Figure 2. Effect of atmyc2/zbf1 mutation on the regulation of Z-box containing promoters.

(A–B), In each panel, wild-type and atmyc2/zbf1 mutant seedlings carrying respective transgene were shown on the left and right, respectively. GUS staining patterns of six-day-old wild-type and atmyc2 seedlings carrying Z/NOS101-GUS (A) and CAB1-GUS (B) transgene grown in different light or dark conditions as indicated. (C–D), GUS activities of wild-type and atmyc2 seedlings carrying Z/NOS101-GUS (C) and CAB1-GUS (D) transgene grown in different light or dark conditions as indicated. Error bars represents SD (n = 3). ** P≤0.01 and *** P≤0.001 for values significantly differ from WT in respective growth conditions. All the above experiments were performed at least thrice with similar results.

Figure 3. Light-mediated induction of CAB1-GUS in atmyc2 mutatants.

(A), Four-day-old dark-grown seedlings carrying CAB1-GUS transgene were exposed to WL for 0, 6, 12 and 24 h and GUS activities were measured. Error bars represents SD (n = 3). (B), Four-day-old WL grown seedlings carrying CAB1-GUS transgene were exposed to dark for 0, 6, 12 and 24 h and GUS activities were measured. Error bars represents SD (n = 3). All the above experiments were performed at least thrice with similar results.

Figure 4. Effect of atmyc2/zbf1 mutation on the regulation of G-box containing promoters.

(A–B), In each panel, wild-type and atmyc2/zbf1 mutant seedlings carrying respective transgene were shown on the left and right, respectively. GUS staining patterns of six-day-old wild-type and atmyc2 seedlings carrying G/NOS101-GUS (A) and G-GATA/NOS101-GUS (B) transgene grown in different light or dark conditions as indicated. (C–D) GUS activities of wild-type and atmyc2 seedlings carrying G/NOS101-GUS (C) and G-GATA/NOS101-GUS (D) transgene grown in different light or dark conditions as indicated. Error bars represents SD (n = 3). ** P≤0.01 and *** P≤0.001 for values significantly differ from WT in respective growth conditions. All the above experiments were performed at least thrice with similar results.

Figure 5. Effect of atmyc2/zbf1 mutation on the tissue specific expression of Z- box containing promoters in adult plants.

In each panel (A-H) wild-type and atmyc2 seedlings carrying respective transgene are shown on the left and right, respectively. For tissue specific staining, 35-days-old adult plants grown in 14 h Light/10 h Dark cycle were used for the experiment. (A–D) The GUS staining patterns of Z/NOS-GUS transgene from leaf (A), stem (B), flower (C) and root (D). (E–H) The GUS staining patterns of CAB1-GUS transgene from leaf (E), stem (F), flower (G), and root (H). (I–J) GUS activities of 35-day-old wild-type and atmyc2 plants carrying Z/NOS101-GUS (I) and CAB1-GUS (J) transgene.
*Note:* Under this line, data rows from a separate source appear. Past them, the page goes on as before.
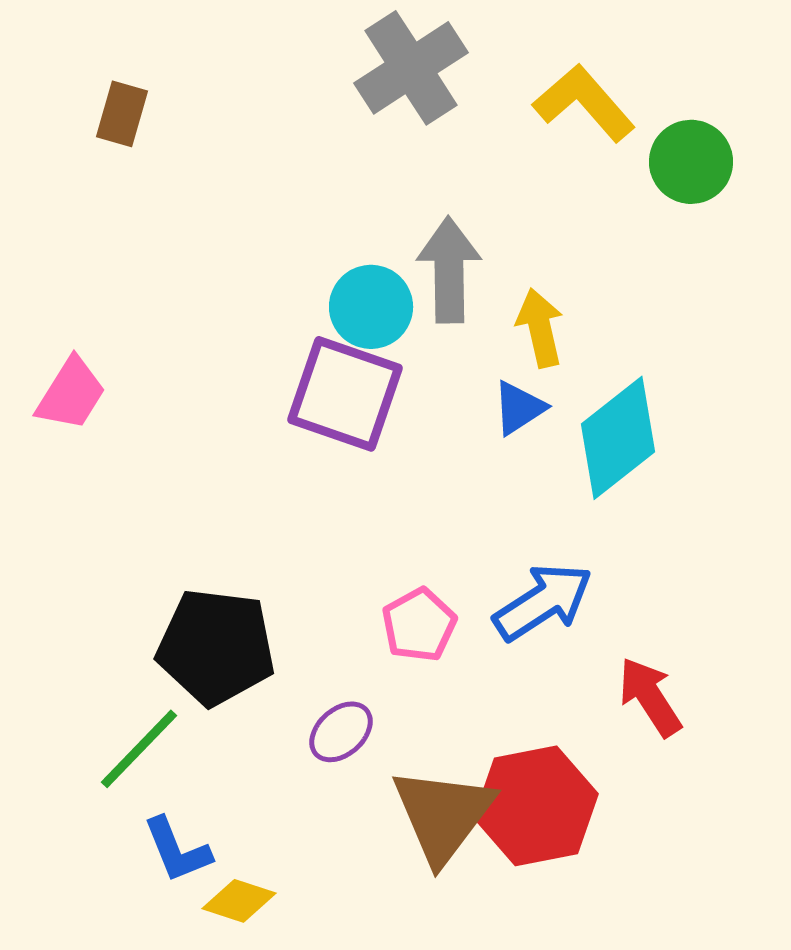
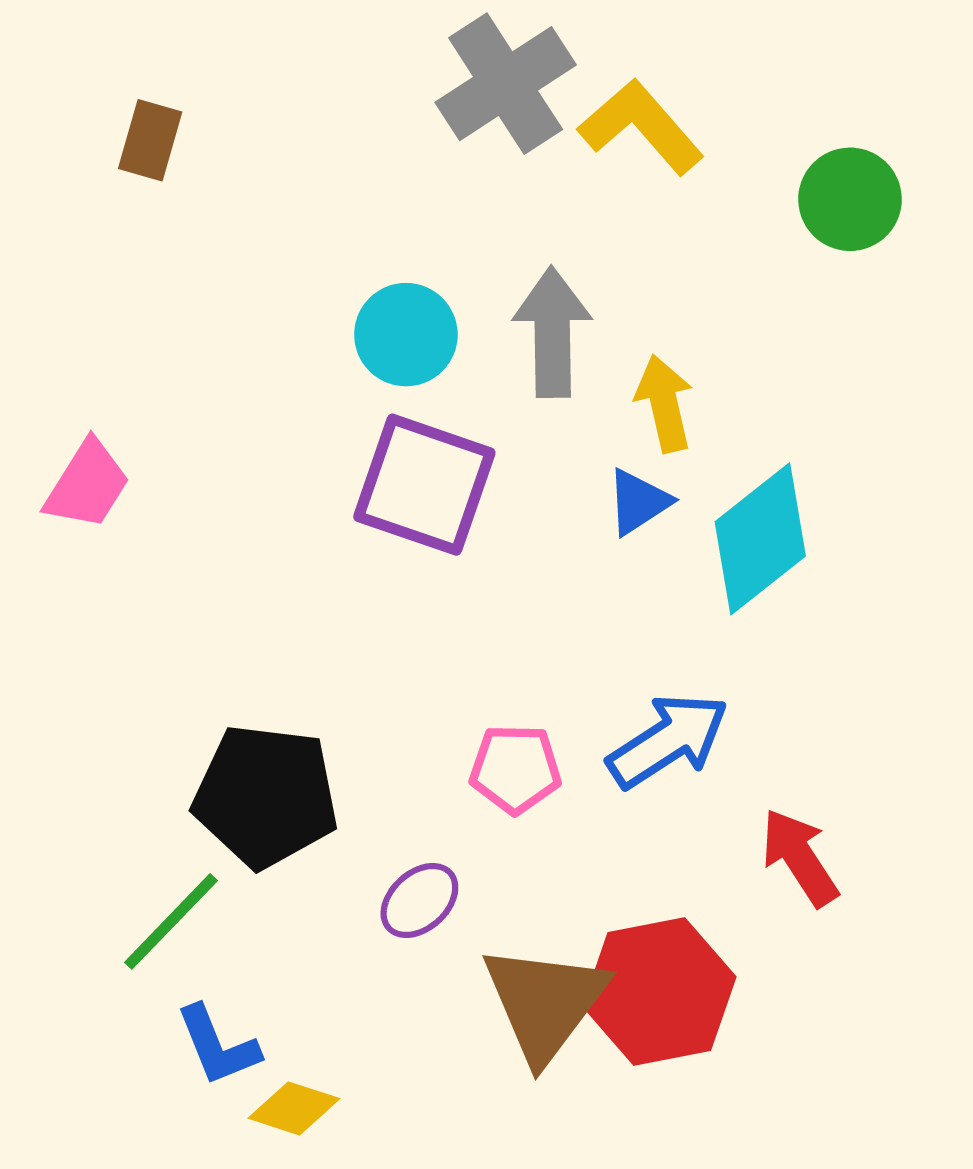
yellow L-shape: (584, 103) -> (641, 127), moved
cyan circle: (371, 307) -> (406, 335), moved
pink pentagon: (419, 625) -> (515, 769), turned 30

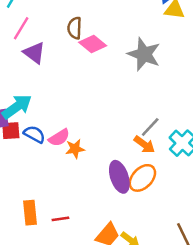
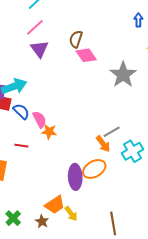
pink semicircle: (59, 138) -> (39, 119), turned -102
purple ellipse: (119, 177) -> (75, 177), moved
red line: (60, 219) -> (21, 146), moved

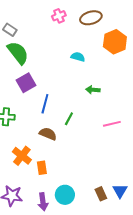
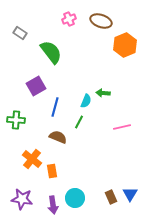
brown ellipse: (91, 18) -> (101, 21), turned 35
green semicircle: (18, 53) -> (51, 52), moved
cyan semicircle: (78, 57) -> (86, 101), moved, turned 96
Error bars represents SD (n = 3). Error bars represents SD (n = 3). ** P≤0.01 and *** P≤0.001 for values significantly differ from WT in respective tissues. All the above experiments were performed at least thrice with similar results.

Figure 6. Effect of atmyc2/zbf1 mutation on the tissue specific expression of G- box containing promoters in adult plants.

(A–D)The GUS staining patterns of G/NOS101-GUS transgene from leaves (A), stem (B),flower (C), and root (D). (E–H)The GUS staining patterns of G-GATA/NOS101-GUS transgene from leaves (E), stem (F), flower (G), and root (H). (I–J) Comparison of GUS activities of 35-day-old wild-type and atmyc2 seedlings carrying G/NOS-GUS (I) and G-GATA/NOS101-GUS (J) transgene. Error bars represents SD (n = 3). Error bars represents SD (n = 3). ** P≤0.01 for values significantly differ from WT in respective in respective tissues. All the above experiments were performed at least thrice with similar results.

Figure 7. Mode of regulation of Z- and/or G-box containing promoters by MYC2 and SPA1.

MYC2 inhibits the expression of SPA1 . MYC2 negatively regulates the Z- and/or G-box containing promoters irrespective of light quality by directly binding to the promoters. Whereas SPA1 positively regulates the Z-box containing promoter, it negatively regulates the activity of native CAB1 in a wavelength independent manner through unknown regulatory protein (X) during photomorphogenesis.